In emphasising a focus on school culture, Tomsett is not naive and readily identifies the potential risks. Two risks in particular stand out: firstly, the risk that you don’t appear to be following the Ofsted model, which many would see as a precarious approach in the current political climate and secondly, that such an approach takes time and therefore the patience of stakeholders, neither of which seem to be abundant in said political climate.

To create a culture for truly great teaching, Tomsett talks about getting the conditions for growth right. This is something he has borrowed from Ken Robinson, who talks about taking an ‘agricultural model of education’ rather than a factory model (p90 and 188). Tomsett discusses the prevalence of fear in many aspects of the educational community at the moment, but recognises that fear destroys workplace culture like nothing else (p89). A key part of a positive school culture is about teachers’ relationships with students and that by improving those relationships, you improve teaching and learning (p97).

Instead of a climate of fear, Tomsett has tried to create a culture of reflective practice. To do this he explains that in his school, they make the subtle but incredibly powerful distinction that the emphasis needs to be on teaching and not on teachers – it is not about the person, but what they are doing (p12). This depersonalises all conversations about improvement and avoids people taking offence. In another point which perhaps goes against the prevailing wind in education at the moment, Tomsett discusses how comment-only feedback is recognised as a powerful tool for students and goes on to question why this is not the case for teachers.

Tomsett recognises that a school’s greatest resource is teachers and that teachers greatest resource is time. Therefore he makes sure that professional development is a part of all of his staff’s routine, but that it is worthwhile and not onerous. All of his school’s CPD is in-house, co-ordinated by one of his leadership team whose title is ‘Head of Research’. Tomsett sees the value of research but realises that it must be tailored to his school and staff, so established a role focused on doing just that. He also says that staff must come first, before students, as a well motivated staff is better for students.

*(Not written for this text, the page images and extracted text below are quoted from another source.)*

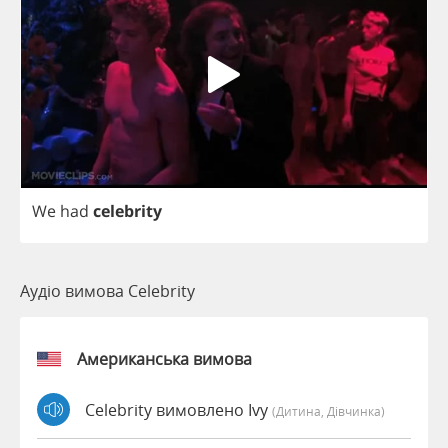
We
had
celebrity
Аудіо вимова Celebrity
Американська вимова
Celebrity вимовлено Ivy
(дитина, Дівчинка)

Tomsett is clearly a very driven individual and the autobiographical elements of the book give you an appreciation of why. Thanks to his own working class background which Tomsett describes in the book, he is clearly morally driven as a teacher and school leader, with a full appreciation of the role of schools in social mobility. I think my favourite, mantra-like quote in the whole book is ‘a good education allows you to choose your path in life, and I don’t want one single student of mine to ever wonder what they’ve missed because they haven’t had a choice’ (p4). He goes on to say that to be any good at teaching it has to matter to you ‘in your chest’ (p36). This reminded me of the leaving speech of a colleague a few years ago who said that when you realise that your heart is no longer in the classroom, with the kids, then it is time to go because to stay would be unfair to the children.

John Tomsett has written a wonderful book in which he also discusses Dweck’s growth mindset, lesson planning and literacy. It is a wonderful read for anybody involved in education, far beyond current school leaders. Once I had read the book on a transatlantic flight, I leant it to a colleague in America who has worked as a school counsellor for over two decades. She found it an enlightened read, which had so much in common with the very best practice that she had heard about from the best school systems in the USA.

It is one of my favourite books on education. It will have a place on my bookshelf for the rest of my career, except when I am lending it to more colleagues!